A number of past incendiary comments and social media posts surfaced over the last week, including one where Greene agreed the Sandy Hook school shooting was staged. A Facebook user was spreading other conspiracy theories, and called the Sandy Hook massacre, in which 20 children and six staff members were fatally shot, a “STAGGED [sic] SHOOTING.” Greene liked the post and replied, “That’s all true.”

Greene has claimed that many people have run her Facebook page in response to reports about her other incendiary posts.

“Hateful conspiracy theories and suggestions that our childrens’ violent deaths never happened have no place in our society, much less the United States Congress,” Barden and Hockley said in the statement.

Barden and Hockley’s comments come as a growing number of lawmakers are calling for Greene’s removal from both the education committee and Congress. On Wednesday, Congressman Jimmy Gomez drafted a resolution to oust Greene from Congress, sparking much of the momentum.

Representative Bobby Scott demanded explanations from GOP leadership, particularly Republican House Minority Leader Kevin McCarthy, on why a House committee dedicated to advancing education would appoint a person like Greene.
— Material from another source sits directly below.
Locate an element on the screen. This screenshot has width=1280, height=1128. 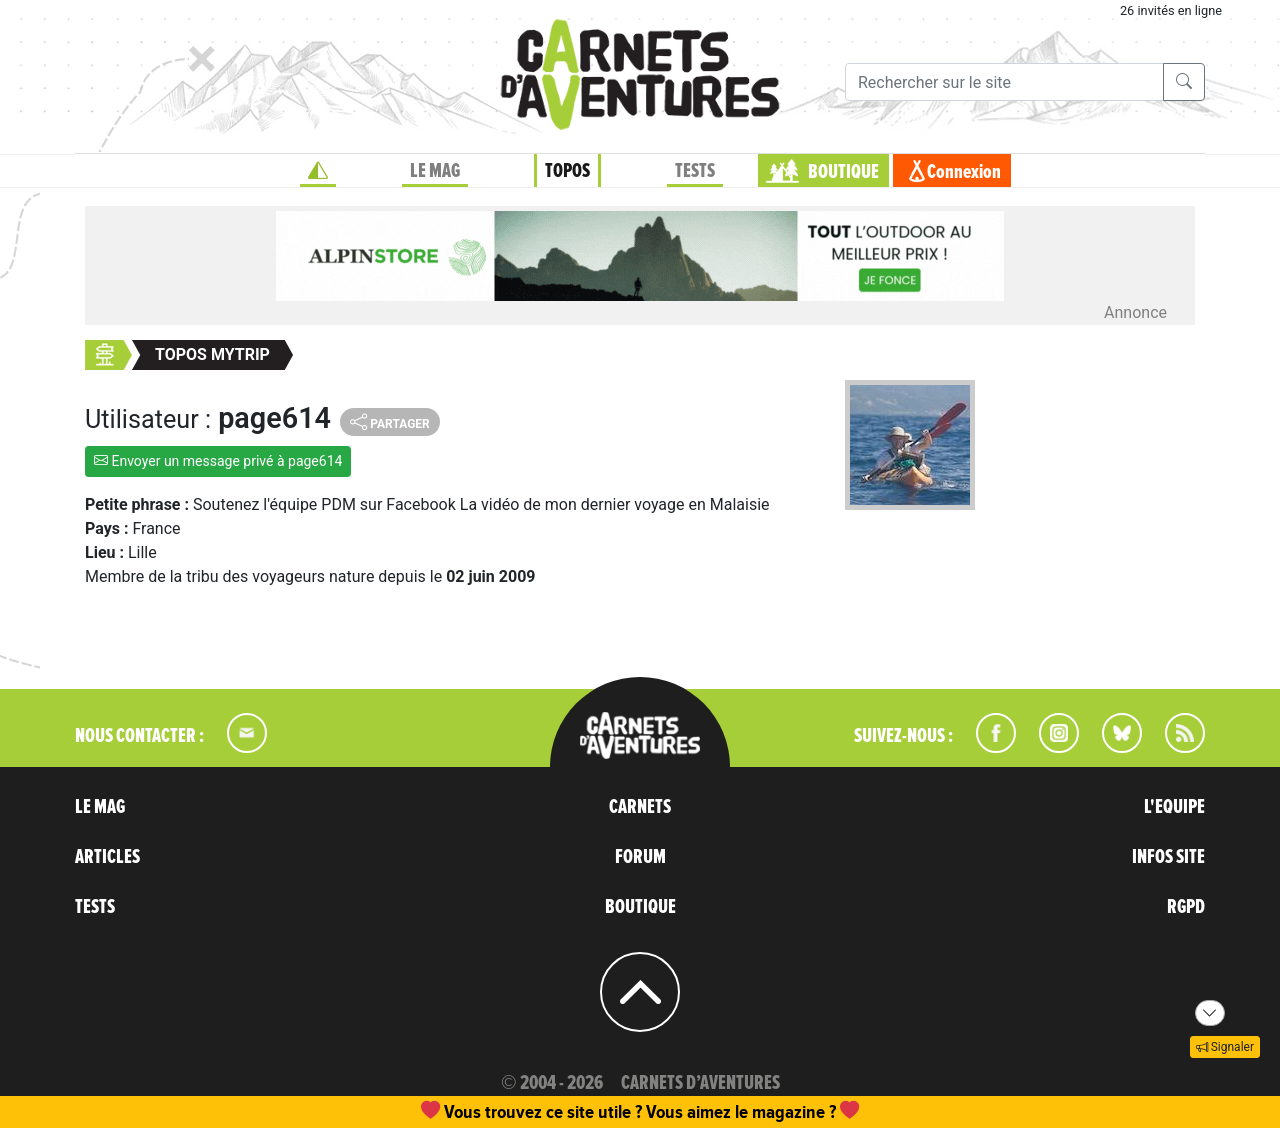 BOUTIQUE is located at coordinates (843, 172).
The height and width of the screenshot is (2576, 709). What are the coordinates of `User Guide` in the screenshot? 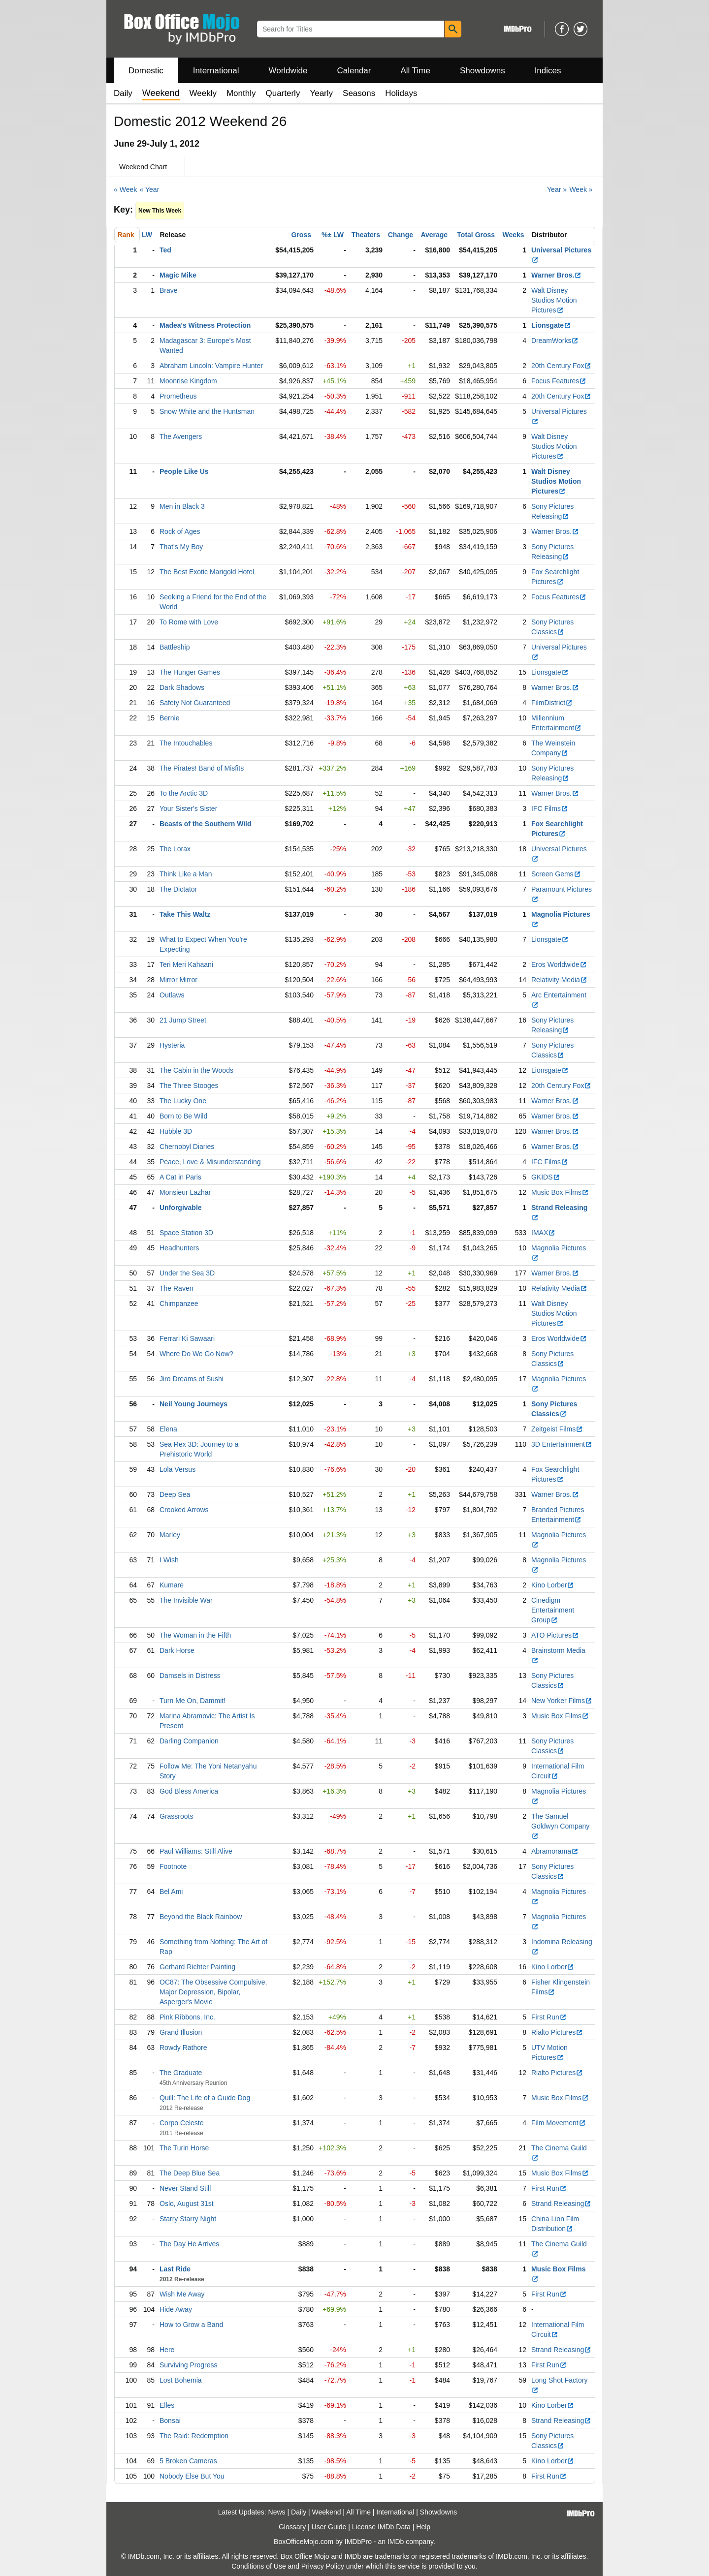 It's located at (329, 2527).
“House Republicans made this appointment and [McCarthy] must explain how someone with this background represents the Republican party on education issues,” Scott, who serves as the Education and Labor Committee’s chairman, wrote in a scathing statement Thursday. “He is sending a clear message to students, parents, and educators about the views of the Republican party,” Scott added.

The most recent Greene conspiracy theory was unearthed Thursday in a Media Matters report. In 2018, California was hit with the worst wildfire in the state’s history, prompting Greene to write a Facebook post that echoed QAnon conspiracy theorists that falsely claimed that the real and hidden culprit behind the wildfires was a laser from space triggered by some nefarious group of people.

In the Facebook post, which is no longer available online, Greene claimed that “there are too many coincidences to ignore” regarding the fire, including that then-California Governor Jerry Brown wanted to build the high-speed rail project and “oddly there are all these people who have said they saw what looked like lasers or blue beams of light causing the fires.” She also wrote that a vice chairman at an international investment banking firm was somehow involved, and suggested the fire was caused by a beam from “space solar generators.”